Con ordinanza 33193 del 10.11.2022 la Corte di Cassazione  ha precisato scaturire il diritto al compenso dal contratto di mandato professionale, che non esige la forma scritta ribadendo che l'onerosità è un elemento normale nei contratti di lavoro autonomo, essendo sufficiente per il professionista provare il conferimento dell'incarico e il suo adempimento ai fini del compenso.
La Suprema Corte rammenta che l'art. 2233 c.c. prevede, in carenza di specifico accordo, o in mancanza di tariffe o usi di settore, spettare al giudice l’esatta determinazione del compenso.Â
Di conseguenza risulta corretto applicare, nel caso di attività professionale svolta dall’avvocato a favore di un cliente avente conferito mandato, il compenso secondo parametri stabiliti all'art. 4 del DM n. 55/2014.
Facoltativa e non obbligatoria, peraltro, la richiesta del parere al Consiglio dell'Ordine in merito alla congruità della parcella, essendo tale parere obbligatorio solo quando il professionista presenta ricorso ingiuntivo per ottenere il pagamento del suo compenso e questo non è stato determinato in base alle tariffe fisse o se, anche se esistenti, non siano vincolanti.
Secondi gli Ermellini "Ne consegue che il predetto parere è necessario solo quando oggetto di liquidazione siano attività non rientranti nelle previsioni della tariffa professionale, per le quali la liquidazione debba avvenire ad opera del giudice."

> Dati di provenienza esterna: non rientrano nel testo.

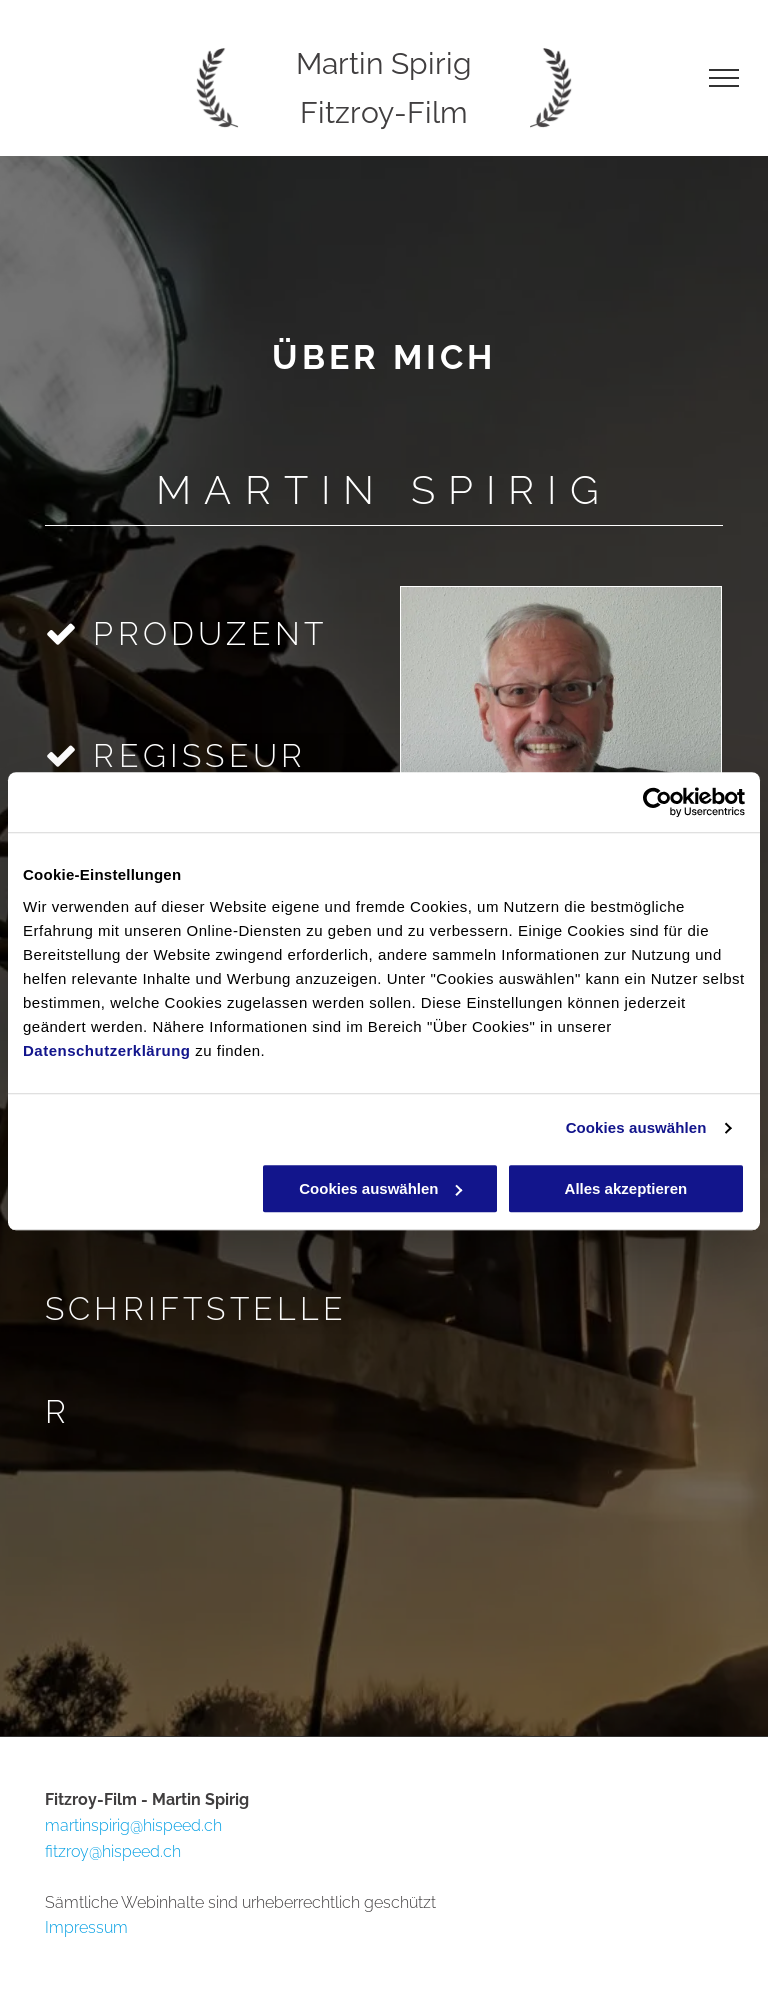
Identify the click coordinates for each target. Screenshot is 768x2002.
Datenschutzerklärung (107, 1050)
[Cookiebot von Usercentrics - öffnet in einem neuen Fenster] (657, 802)
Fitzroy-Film (384, 112)
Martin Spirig (384, 63)
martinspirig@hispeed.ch (133, 1825)
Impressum (86, 1927)
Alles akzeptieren (626, 1188)
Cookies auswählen (636, 1127)
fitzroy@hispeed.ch (113, 1851)
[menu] (724, 78)
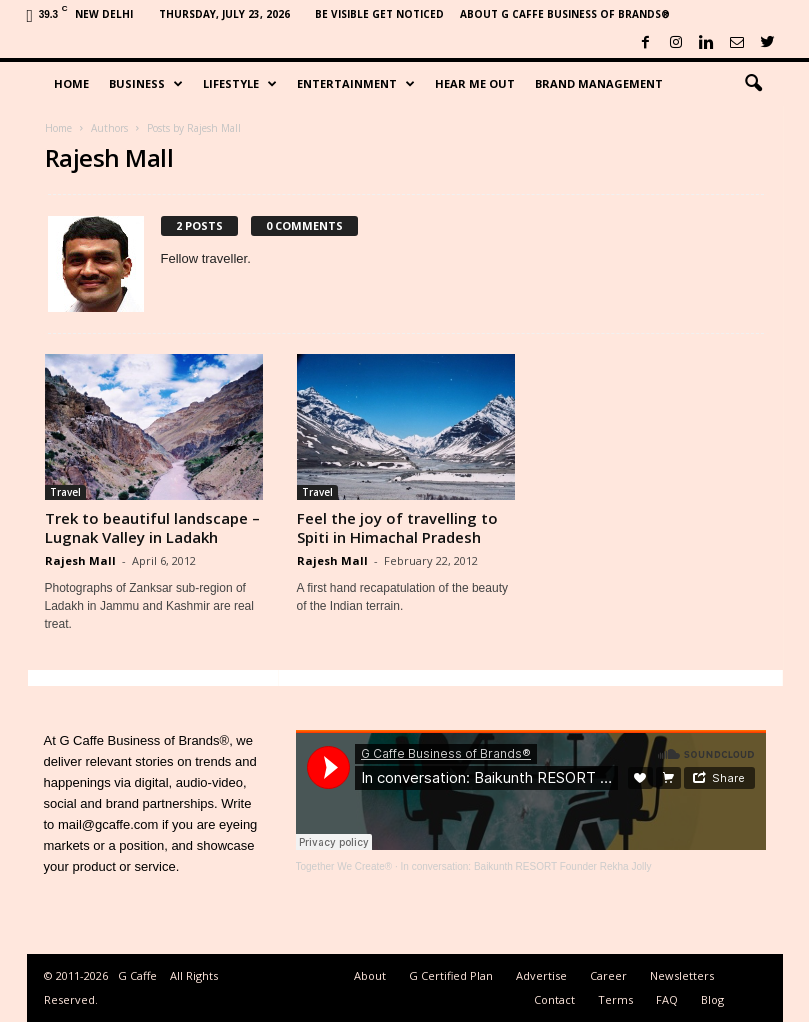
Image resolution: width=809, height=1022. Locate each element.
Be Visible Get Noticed (379, 14)
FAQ (667, 999)
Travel (65, 492)
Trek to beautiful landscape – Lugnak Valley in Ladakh (152, 527)
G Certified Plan (451, 975)
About (370, 975)
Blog (712, 999)
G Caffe (137, 975)
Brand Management (599, 83)
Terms (615, 999)
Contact (554, 999)
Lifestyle (240, 84)
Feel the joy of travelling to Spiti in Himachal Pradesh (397, 527)
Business (146, 84)
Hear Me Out (475, 83)
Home (71, 83)
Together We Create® (344, 866)
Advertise (541, 975)
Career (608, 975)
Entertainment (356, 84)
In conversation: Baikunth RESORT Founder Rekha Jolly (526, 866)
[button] (753, 84)
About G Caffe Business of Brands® (565, 14)
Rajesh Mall (80, 560)
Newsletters (682, 975)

Conseguenza diretta della mancata preventiva determinazione e stipula formale dei compensi tra avvocato e mandante, in base alle norme richiamate e al principio espresso dalla Cassazione in materia, è la relativa corretta determinazione in base alle tariffe forensi e, in caso di sopravvenuta contestazione, la rimessione della relativa congruità e determinazione al giudice di merito.